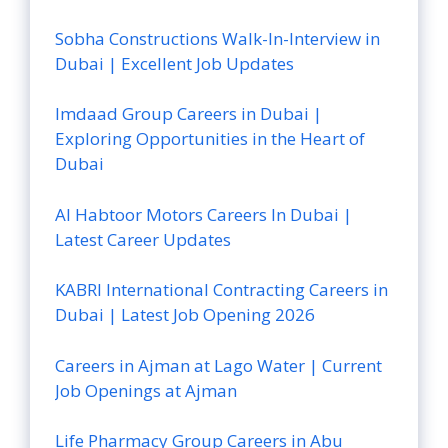
Sobha Constructions Walk-In-Interview in
Dubai | Excellent Job Updates
Imdaad Group Careers in Dubai |
Exploring Opportunities in the Heart of
Dubai
Al Habtoor Motors Careers In Dubai |
Latest Career Updates
KABRI International Contracting Careers in
Dubai | Latest Job Opening 2026
Careers in Ajman at Lago Water | Current
Job Openings at Ajman
Life Pharmacy Group Careers in Abu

***

=== TASK DIRECTIONS ===
Copy each line above holding "Updates".

=== WRITTEN ANSWER ===
Dubai | Excellent Job Updates
Latest Career Updates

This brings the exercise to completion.